Labels can therefore help you to understand yourself better – that moment where you finally find a definition of what you have been feeling. For a lot of people, defining your sexuality first comes with questioning your sexuality. Labels can be a great tool for this – questioning itself can be used as a label, or heteroflexible for if you aren’t gay, but aren’t necessarily straight either. Those that are maybe feeling unsure could find a label that describes themselves or their feelings better than they could, or in a way they couldn’t necessarily even see before. Finally getting that moment where you find a word that makes you go ‘Oh! That’s what I have been feeling all along!’ Choosing to use a label can also help us to navigate our lives moving forward – from understanding our experiences to communicating our needs and boundaries. Finding the right label can be comforting and affirming and can make people feel a sense of validation surrounding their sexuality. Labels can be fluid, people can change labels whilst in a relationship, a bisexual person is not less bisexual whilst dating a girl or a guy. Some people would consider themselves straight, until their partner comes out as transexual, and they stay together. This doesn’t mean they don’t see or respect their partners authentic self, it can simply mean they love the person in front of them more than they love a label or defining themselves. Ultimately, the person that you connect with, fall in love with and want to spend your life with, or even just a night with, is more important than a label.

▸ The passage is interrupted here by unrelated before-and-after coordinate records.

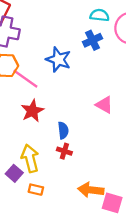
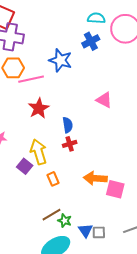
pink line: (25, 79) -> (31, 79), turned -45
red cross: (64, 151) -> (70, 144), turned -32
orange rectangle: (36, 190) -> (53, 179), moved, turned 56

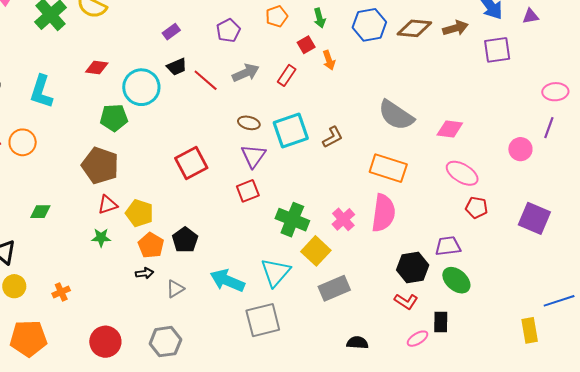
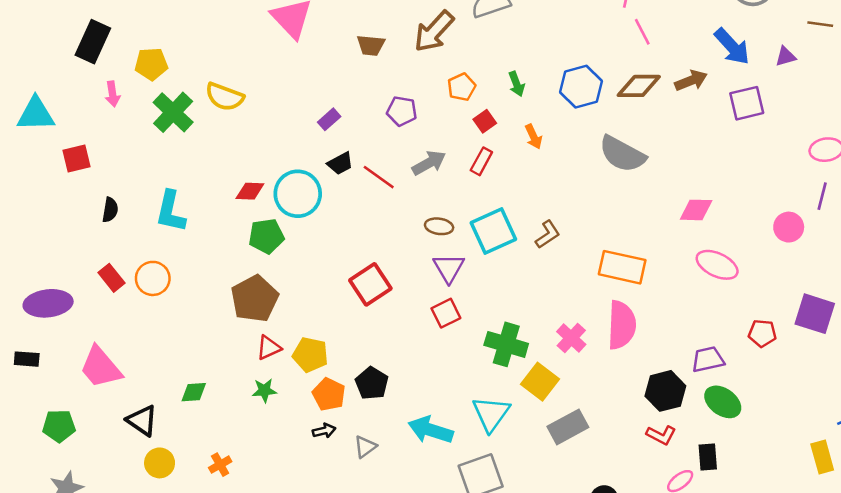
purple pentagon: (228, 31) -> (402, 111), turned -30
red square: (306, 45) -> (485, 121), moved
red diamond: (97, 67) -> (250, 191), moved
gray semicircle: (396, 115) -> (622, 154), moved
brown pentagon: (100, 166) -> (255, 299), turned 30
red pentagon: (477, 207) -> (762, 333), moved
green diamond: (40, 212) -> (194, 392), moved

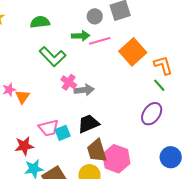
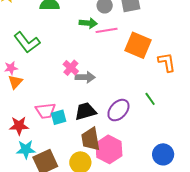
orange square: (133, 52) -> (138, 45), turned -32
green L-shape: (52, 56) -> (27, 42), moved
green line: (159, 85) -> (150, 99), moved
orange triangle: (22, 97) -> (15, 82), moved
purple ellipse: (152, 114) -> (118, 110), moved

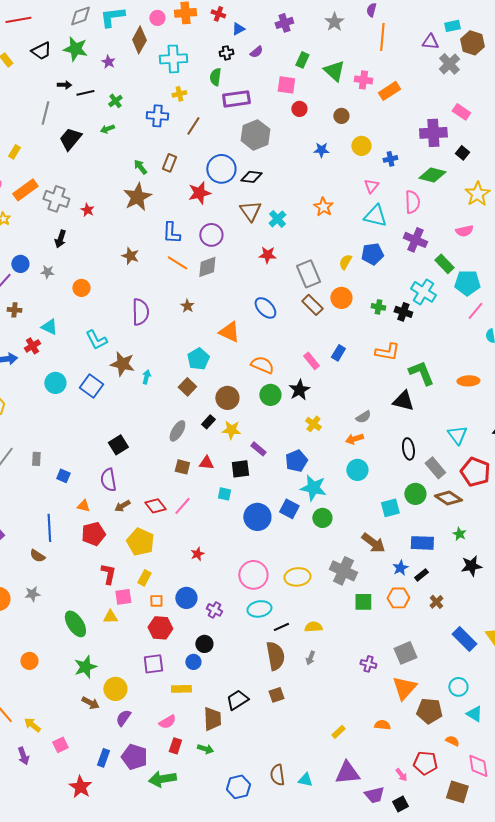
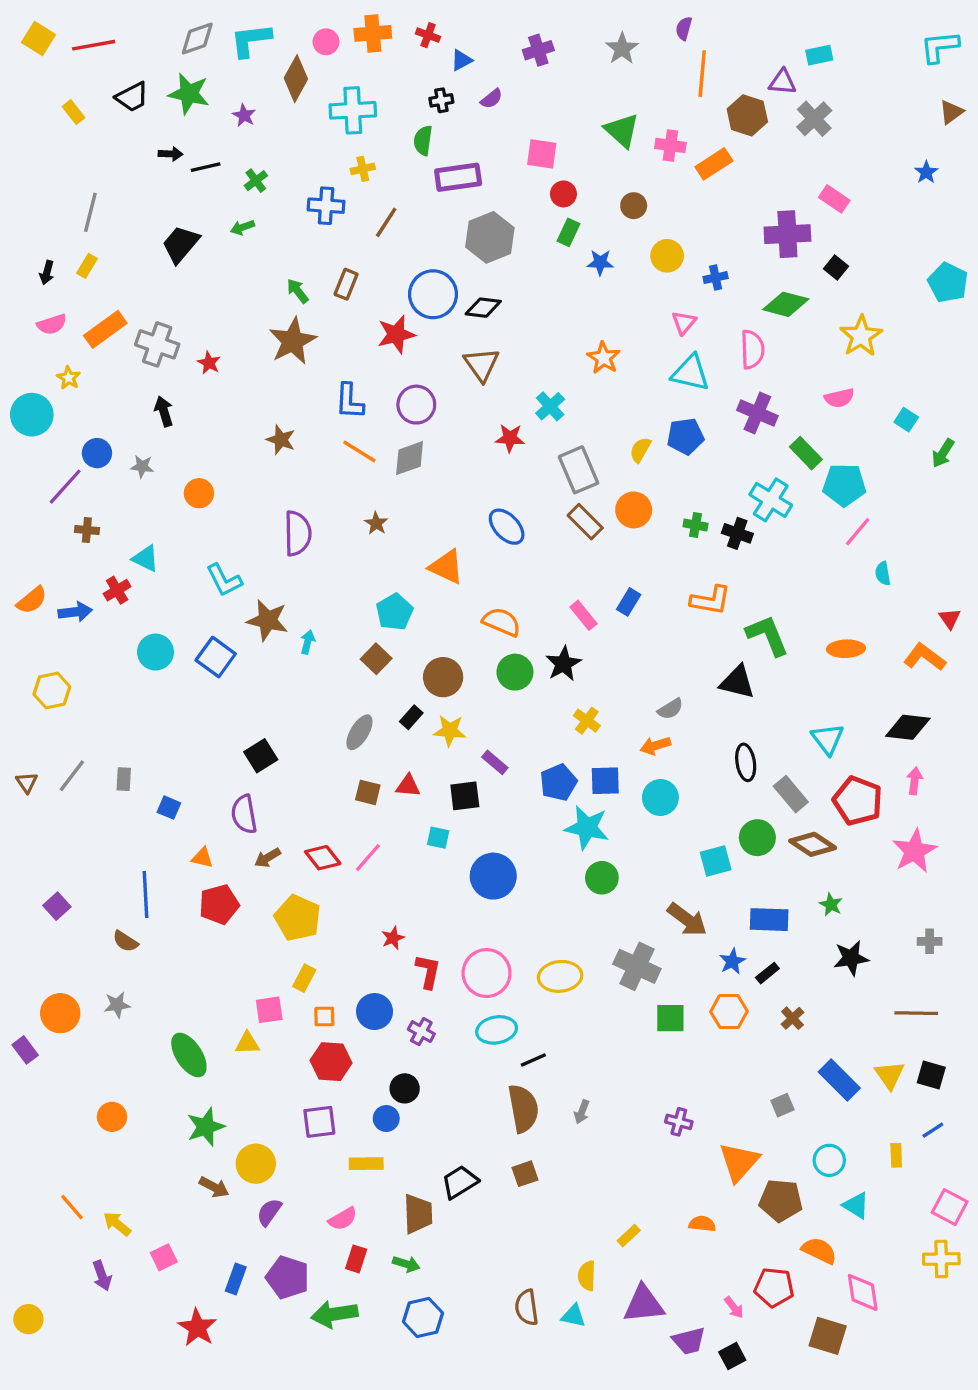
brown hexagon: (472, 43) -> (747, 115), moved
green rectangle: (302, 60) -> (568, 232), moved
gray line: (45, 113) -> (90, 212), moved
cyan cross: (277, 219) -> (550, 406), moved
black arrow: (60, 239) -> (164, 411), turned 144
blue square: (289, 509) -> (605, 781), moved, turned -30
red L-shape: (108, 574) -> (428, 971), moved
yellow semicircle: (313, 627) -> (587, 1276), moved, turned -84
gray square: (405, 653) -> (782, 1105), moved, size x0.6
orange semicircle: (452, 741) -> (819, 1251), size x1.5
blue hexagon: (238, 787) -> (423, 1317), moved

Additionally, just because you are one label today, doesn’t mean you can’t have a different label tomorrow. Labels are merely putting a word to a feeling or way of being. If we use feelings, you can be happy today, and angry tomorrow. Or you can go through life always describing yourself as a happy person. None of this has to be fixed. You do not have to be sure to start, you don’t have to be sure of what your ‘label’ is ever. You just have to be sure that you want the person standing in front of you. The best part of us moving forward is that now you get to choose – choose your label, choose not to use one, choose to use a new one if you find a new one that’s a better fit. The only choice that matters is your own.